Your task:
Would you print the records below from the first line through the line containing "es (prédécoupés, adhésifs, ...)", skipping the pictures?

Task input:
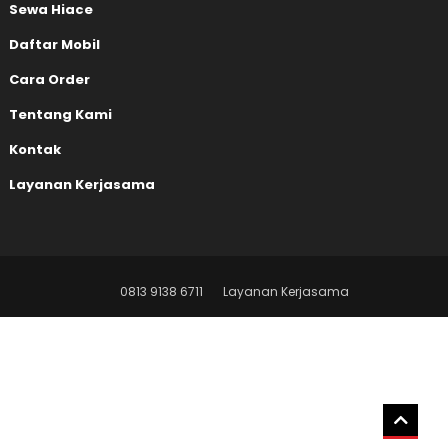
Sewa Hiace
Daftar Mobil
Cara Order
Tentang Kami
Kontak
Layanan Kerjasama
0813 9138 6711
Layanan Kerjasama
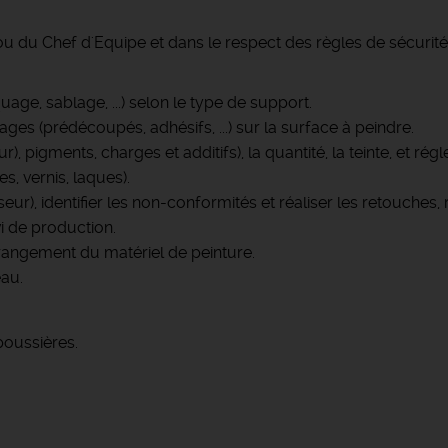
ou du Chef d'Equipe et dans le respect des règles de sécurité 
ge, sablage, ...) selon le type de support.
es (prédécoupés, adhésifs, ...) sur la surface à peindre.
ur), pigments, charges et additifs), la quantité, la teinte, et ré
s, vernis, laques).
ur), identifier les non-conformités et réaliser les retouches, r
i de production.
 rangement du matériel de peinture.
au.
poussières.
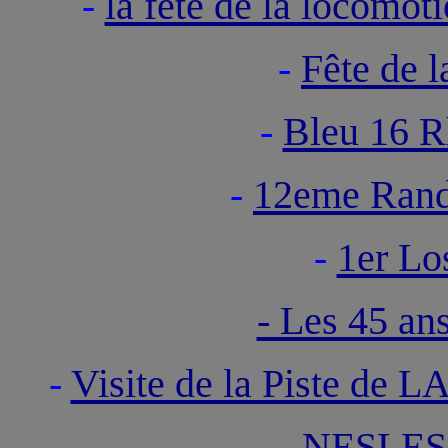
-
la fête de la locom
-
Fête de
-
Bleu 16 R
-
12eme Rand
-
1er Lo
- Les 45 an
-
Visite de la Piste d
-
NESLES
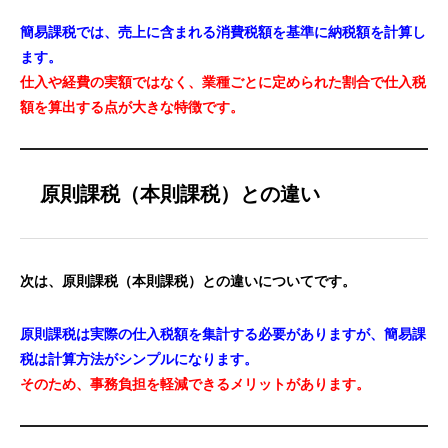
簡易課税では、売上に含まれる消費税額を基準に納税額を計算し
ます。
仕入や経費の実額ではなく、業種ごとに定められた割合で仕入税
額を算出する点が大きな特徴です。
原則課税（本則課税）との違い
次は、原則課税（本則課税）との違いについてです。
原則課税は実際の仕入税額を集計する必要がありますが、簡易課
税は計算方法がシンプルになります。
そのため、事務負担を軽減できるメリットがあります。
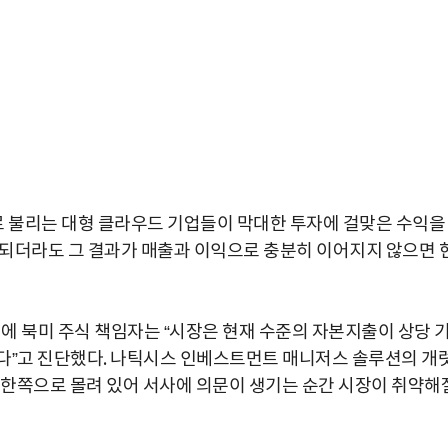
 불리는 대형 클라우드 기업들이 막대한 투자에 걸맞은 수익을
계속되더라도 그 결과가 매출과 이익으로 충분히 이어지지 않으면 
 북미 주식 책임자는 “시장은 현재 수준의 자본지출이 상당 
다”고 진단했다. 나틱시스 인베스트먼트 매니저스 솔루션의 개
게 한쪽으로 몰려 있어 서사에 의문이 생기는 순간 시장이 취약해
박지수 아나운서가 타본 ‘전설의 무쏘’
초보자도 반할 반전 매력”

Finished exercise:
Sewa Hiace
Daftar Mobil
Cara Order
Tentang Kami
Kontak
Layanan Kerjasama
0813 9138 6711
Layanan Kerjasama
ou du Chef d'Equipe et dans le respect des règles de sécurité 
ge, sablage, ...) selon le type de support.
es (prédécoupés, adhésifs, ...) sur la surface à peindre.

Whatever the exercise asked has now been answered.